È una prima buona notizia alla quale speriamo ne seguano presto altre. – dichiara il Presidente di Assoclima, Luca Binaghi – Il 2023 può essere l’anno del salto di qualità: sono trascorsi diversi mesi dalla pubblicazione del piano REPowerEU ed è ora necessario accelerare per creare le migliori condizioni, sia di mercato sia a livello infrastrutturale, affinché una delle tecnologie principali per la decarbonizzazione – la pompa di calore elettrica – possa pienamente contribuire a centrare gli ambiziosi obiettivi previsti dal REPowerEU. Chiediamo quindi che venga completata al più presto la revisione delle tariffe elettriche, svincolandole dai prezzi dei combustibili fossili; vengano azzerati gli oneri generali di sistema anche per le utenze non domestiche con potenza disponibile superiore a 16,5 kW; si prosegua con la progressiva fiscalizzazione di alcune tipologie di oneri generali di sistema come già fatto con gli oneri nucleari e le misure di compensazione territoriale nell’ultima Legge di Bilancio, auspicando tuttavia un beneficio più tangibile per gli utenti finali.

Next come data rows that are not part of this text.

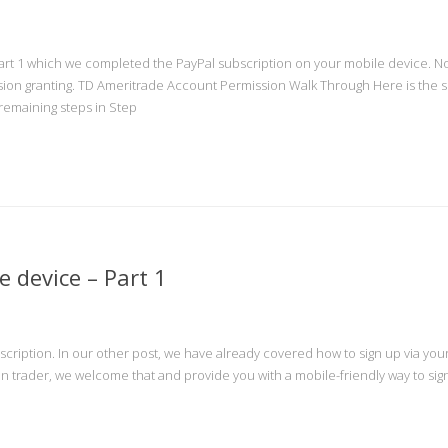
art 1 which we completed the PayPal subscription on your mobile device. Now
ion granting. TD Ameritrade Account Permission Walk Through Here is the 
e remaining steps in Step
 device – Part 1
ubscription. In our other post, we have already covered how to sign up via you
on trader, we welcome that and provide you with a mobile-friendly way to sign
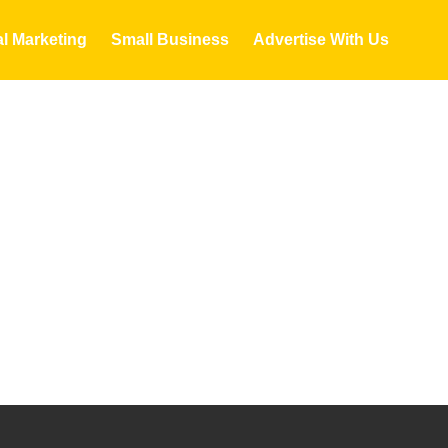
al Marketing
Small Business
Advertise With Us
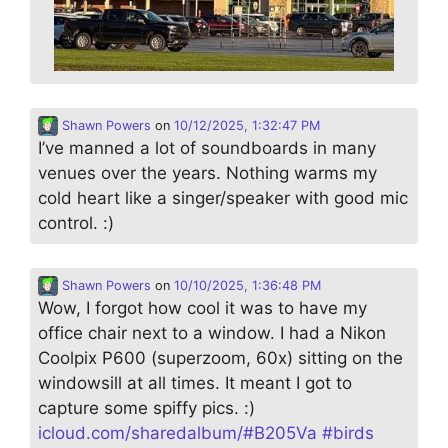
Shawn Powers
on
10/12/2025, 1:32:47 PM
I’ve manned a lot of soundboards in many
venues over the years. Nothing warms my
cold heart like a singer/speaker with good mic
control. :)
Shawn Powers
on
10/10/2025, 1:36:48 PM
Wow, I forgot how cool it was to have my
office chair next to a window. I had a Nikon
Coolpix P600 (superzoom, 60x) sitting on the
windowsill at all times. It meant I got to
capture some spiffy pics. :)
icloud.com/sharedalbum/#B205Va
#
birds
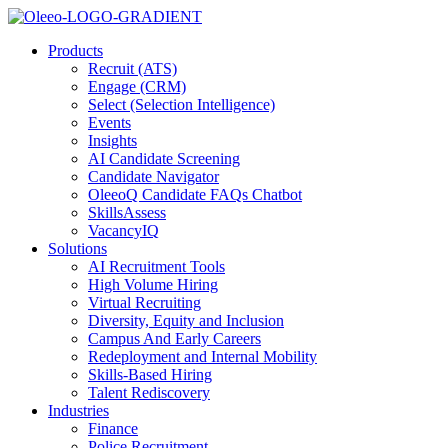
Products
Recruit (ATS)
Engage (CRM)
Select (Selection Intelligence)
Events
Insights
AI Candidate Screening
Candidate Navigator
OleeoQ Candidate FAQs Chatbot
SkillsAssess
VacancyIQ
Solutions
AI Recruitment Tools
High Volume Hiring
Virtual Recruiting
Diversity, Equity and Inclusion
Campus And Early Careers
Redeployment and Internal Mobility
Skills-Based Hiring
Talent Rediscovery
Industries
Finance
Police Recruitment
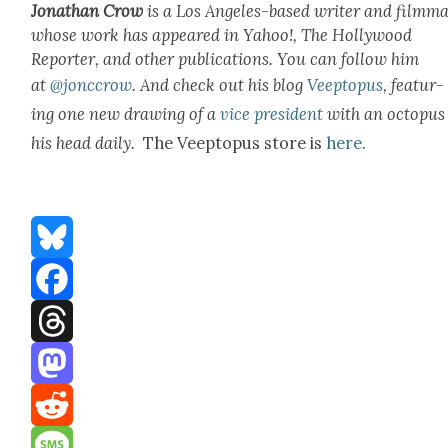
Jonathan Crow
is a Los Ange­les-based writer and film­ma
whose work has appeared in Yahoo!, The Hol­ly­wood
Reporter, and oth­er pub­li­ca­tions. You can fol­low him
at
@jonccrow
.
And check out his blog
Veep­to­pus
, fea­tur­
ing one new draw­ing of a
vice pres­i­dent
with an octo­pus
his head dai­ly.
The Veep­to­pus store is
here
.
Bluesky
Facebook
Threads
Mastodon
Reddit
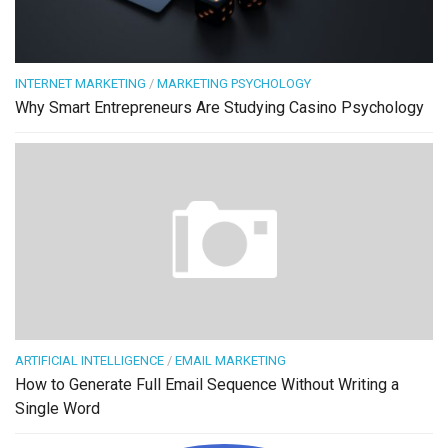
INTERNET MARKETING
/
MARKETING PSYCHOLOGY
Why Smart Entrepreneurs Are Studying Casino Psychology
ARTIFICIAL INTELLIGENCE
/
EMAIL MARKETING
How to Generate Full Email Sequence Without Writing a
Single Word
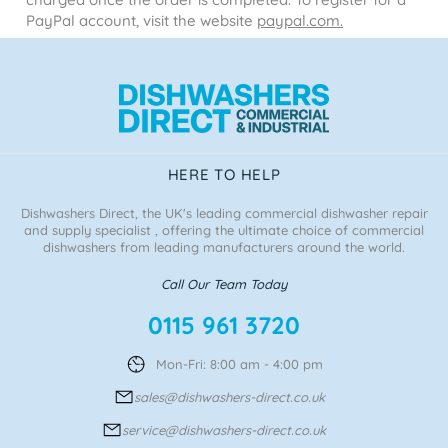
PayPal account, visit the website
paypal.com.
HERE TO HELP
Dishwashers Direct, the UK's leading commercial dishwasher repair
and supply specialist , offering the ultimate choice of commercial
dishwashers from leading manufacturers around the world.
Call Our Team Today
0115 961 3720
Mon-Fri: 8:00 am - 4:00 pm
sales@dishwashers-direct.co.uk
service@dishwashers-direct.co.uk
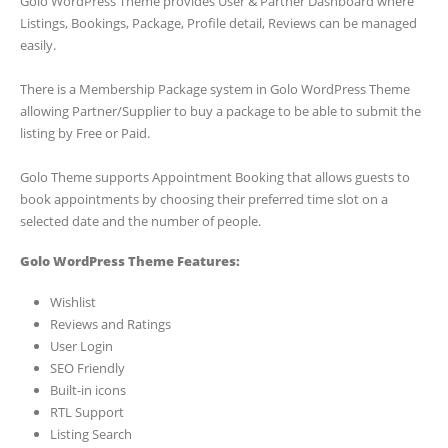
Golo WordPress Theme provides User & Partner Dashboard where
Listings, Bookings, Package, Profile detail, Reviews can be managed
easily.
There is a Membership Package system in Golo WordPress Theme
allowing Partner/Supplier to buy a package to be able to submit the
listing by Free or Paid.
Golo Theme supports Appointment Booking that allows guests to
book appointments by choosing their preferred time slot on a
selected date and the number of people.
Golo WordPress Theme Features:
Wishlist
Reviews and Ratings
User Login
SEO Friendly
Built-in icons
RTL Support
Listing Search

È altrettanto necessario – aggiunge Fernando Pettorossi, Capo Gruppo italiano Pompe di calore Assoclima – iniziare un percorso di modifica delle abitudini dei cittadini e creare un mutamento sociale verso la consapevolezza della sostenibilità, per questo motivo chiediamo anche l’introduzione di tariffe elettriche che incoraggino gli utenti ad adottare sistemi a pompa di calore intelligenti, ovvero in grado di interagire con la rete in ottica demand-response, garantendo flessibilità e consentendo di ottimizzare il carico sulle infrastrutture.